In the end, the French Jesuits agreed to swear an oath in 1612, carefully worded to allow enough room for interpretation, disavowing the writing of non-French Jesuits on royal supremacy and even sanctioning the Sorbonne’s Gallican theology. By then, Jesuits had found unlikely allies in the shape of a syndic of the University of Paris and even a president of the parlement who had become sensitive to the role that Jesuits could play in a new Catholic establishment. One of the many shades of Gallicanism included one that was not averse to defending papal supremacy in the face of a strict judicial understanding of the Gallican liberties, especially with respect to the Council of Trent. Nelson only mentions in passing the Gallican arguments that conflated the Jesuits with Spain and the pope in denouncing the Council of Trent as forming part of an elaborate foreign conspiracy hatched in Rome. It seems to me that the eventual registering of the canons of the Council of Trent by the parlement, and the normalization of the Jesuits’s presence in France, have a parallel history. That Nelson chose not to address the wider context of the Gallican response to the Council of Trent, if only to summarize Tallon’s conclusions, is regrettable as in the minds of many Gallicans the two topics were indistinguishable.

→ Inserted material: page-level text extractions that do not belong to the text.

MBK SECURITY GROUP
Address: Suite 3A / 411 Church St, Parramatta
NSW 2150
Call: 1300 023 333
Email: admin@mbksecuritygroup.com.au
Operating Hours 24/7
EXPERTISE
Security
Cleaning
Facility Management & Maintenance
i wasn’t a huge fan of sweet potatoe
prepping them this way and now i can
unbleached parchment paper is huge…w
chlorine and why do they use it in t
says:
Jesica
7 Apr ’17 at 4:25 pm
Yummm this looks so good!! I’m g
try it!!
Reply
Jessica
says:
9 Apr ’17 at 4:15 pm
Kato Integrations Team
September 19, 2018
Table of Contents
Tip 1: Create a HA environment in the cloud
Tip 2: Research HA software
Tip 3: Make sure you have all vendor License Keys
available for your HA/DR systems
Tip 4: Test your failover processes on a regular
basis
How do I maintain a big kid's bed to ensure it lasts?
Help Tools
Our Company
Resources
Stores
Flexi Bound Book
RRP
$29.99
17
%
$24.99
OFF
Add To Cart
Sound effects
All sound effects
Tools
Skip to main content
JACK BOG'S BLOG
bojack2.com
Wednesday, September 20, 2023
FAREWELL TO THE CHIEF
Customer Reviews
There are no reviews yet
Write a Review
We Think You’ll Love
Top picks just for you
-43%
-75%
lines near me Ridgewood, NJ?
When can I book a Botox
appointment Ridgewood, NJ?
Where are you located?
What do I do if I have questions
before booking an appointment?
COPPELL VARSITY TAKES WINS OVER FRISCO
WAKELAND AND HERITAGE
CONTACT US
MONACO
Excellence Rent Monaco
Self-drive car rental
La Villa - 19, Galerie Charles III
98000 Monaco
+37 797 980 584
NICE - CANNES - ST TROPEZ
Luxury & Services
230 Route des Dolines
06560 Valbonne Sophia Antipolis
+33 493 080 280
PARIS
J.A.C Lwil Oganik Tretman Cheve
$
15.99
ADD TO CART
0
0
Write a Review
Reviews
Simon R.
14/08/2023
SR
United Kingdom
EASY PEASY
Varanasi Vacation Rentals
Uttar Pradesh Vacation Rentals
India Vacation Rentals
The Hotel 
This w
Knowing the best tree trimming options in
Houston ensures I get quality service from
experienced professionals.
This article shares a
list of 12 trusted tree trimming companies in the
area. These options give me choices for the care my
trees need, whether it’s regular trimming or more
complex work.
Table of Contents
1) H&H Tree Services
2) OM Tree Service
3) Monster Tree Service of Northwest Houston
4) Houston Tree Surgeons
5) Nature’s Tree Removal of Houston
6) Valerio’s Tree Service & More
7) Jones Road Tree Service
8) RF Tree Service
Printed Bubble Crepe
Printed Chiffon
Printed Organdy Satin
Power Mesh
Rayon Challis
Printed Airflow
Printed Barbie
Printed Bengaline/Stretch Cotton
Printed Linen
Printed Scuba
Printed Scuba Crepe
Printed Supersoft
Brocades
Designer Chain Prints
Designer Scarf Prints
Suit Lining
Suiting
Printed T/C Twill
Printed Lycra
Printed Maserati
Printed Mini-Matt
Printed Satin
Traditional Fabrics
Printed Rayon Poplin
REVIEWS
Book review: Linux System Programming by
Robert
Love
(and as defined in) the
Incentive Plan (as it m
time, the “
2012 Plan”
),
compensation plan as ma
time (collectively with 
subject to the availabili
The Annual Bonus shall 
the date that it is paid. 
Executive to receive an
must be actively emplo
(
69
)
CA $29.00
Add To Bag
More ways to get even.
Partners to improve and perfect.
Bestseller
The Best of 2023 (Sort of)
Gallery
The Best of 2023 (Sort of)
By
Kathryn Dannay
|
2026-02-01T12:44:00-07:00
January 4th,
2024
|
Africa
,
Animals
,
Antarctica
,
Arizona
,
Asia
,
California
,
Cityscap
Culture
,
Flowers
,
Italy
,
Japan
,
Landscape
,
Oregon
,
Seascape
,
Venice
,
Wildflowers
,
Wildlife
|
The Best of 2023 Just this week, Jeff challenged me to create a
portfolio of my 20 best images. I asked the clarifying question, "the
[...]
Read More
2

Nelson’s fifth and final chapter describes the final stages of the neutering of the Jesuits’s specificity and removal of the last obstacle to their full incorporation in the French Church. On the eve of the majority of Louis XIII, advocates of papal supremacy were more likely to be found within the ranks of the Gallican clergy than amongst the Jesuits who, by then, had become bulwarks of royal supremacy against the writings of their foreign counterparts. Eric Nelson successfully argues in The Jesuits and the Monarchy that the Jesuit order was turned, in spite of itself, into a political weapon that was wielded by Henri IV against those who challenged his authority as rightful king of France. Counter-intuitively this book argues that rather than being the Catholic firebrands and advocates of ultramontanism that they were made out to be, the French Jesuits had carefully weaved their way through the intricacies of Gallican politics to the point where their presence was no longer challenged. Although credit for this lies squarely at the feet of Henri IV, their accommodation with the constraints of French law eventually earned them a key role in the Catholic Reformation and rise of absolutism that marked the seventeenth century. Nelson’s book raises some important research questions and is, in this respect, in good company with works that have transformed our understanding of French Catholicism in the past ten years.